What if comedy teams were chosen by accountants? It might go something like this:
“Okay Laurel, you go with Costello. Rowan? Team up with Hardy. Lewis? Stand next to Shuster…”
News this week that Dan O’Toole was being axed at TSN caught many sports viewers and industry observers by surprise. If jettisoning one half of the nightly sports desk team of Jay & Dan was strictly a cost-cutting, streamlining measure, as Bell Media has insisted,why risk damaging one of your existing tentpole programs?
Viewers did not clamour to see a Tommy Smothers Show after he briefly split from the brother mom-always-liked-best, Dick. Go back and look up what happened to Sonny Bono and Cher’s solo variety shows in the ’70s after their marriage fell apart and they broke the act in two halfs. The two eventually reunited on a network hour, but the damage was done and the magic was lost.
The challenge for surviving host Jay Onrait now appears to be to carry on with his nightly sportsdesk show without O’Toole. (There was no Jay solo hour Thursday night, just more SportsCentre.) He’s no doubt talented enough to find a way, but viewers who might have been thinking about migrating away from Rogers/Sportsnet’s Tim & Sid now that Tim Micallef and Sid Seixeiro have also been split up might be lost to Netflix or Disney+ for keeps.
Viewers watch sports desk shows to see highlights and clips and get caught up on the day’s action. Establishing and branding a team — something that generally takes years — adds chemistry and a little magic. You tune in for the clash of personalities, or in Jay and Dan’s case most nights, the laughs. These two had their shtick down and even on nights when it seemed as if one of them was off, there was a playfulness that was different from the usual sports update approach.

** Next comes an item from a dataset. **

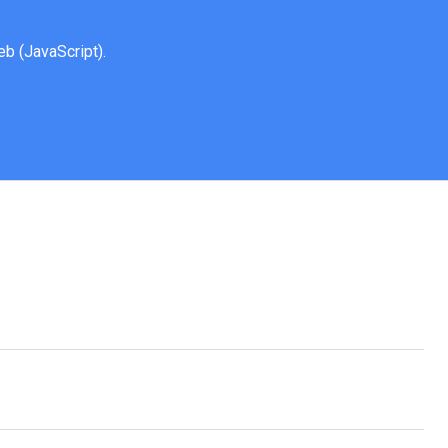
eb (JavaScript).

Twenty-twenty was a brutal year for broadcasters and especially for sports networks. Canadian media companies that had paid big bucks for NHL, NBA, Major League baseball, golf, tennis and even CFL rights saw their marquee draws reduced, rescheduled or completely shut down. NHL ratings were cut in half or worse as games finally resumed in summer months when fans were at the cottage and just not into it.
Ratings fell through the cellar. The daily overnight charts looked like they simply hadn’t been filled in yet — all blanks. Sports broadcasters saw ad revenues plummet.
Things, though, are ramping back up. CTV/TSN has the biggest draw in all television this Sunday, The Super Bowl. There is plenty of hockey, baseball, basketball and other sports action to report.
I have zero inside knowledge of the Jay & Dan decision. There could be much more to the story.
What I do know is that producer Hal Roach did not tell Oliver Hardy that his services were no longer required when the Great Depression hit. He helped the boys migrate from silent to sound pictures and created one of the great distractions of the 1930s. Roach knew that a crisis was a terrible time to split up a comedy team.
This is another fine mess TSN has gotten themselves into.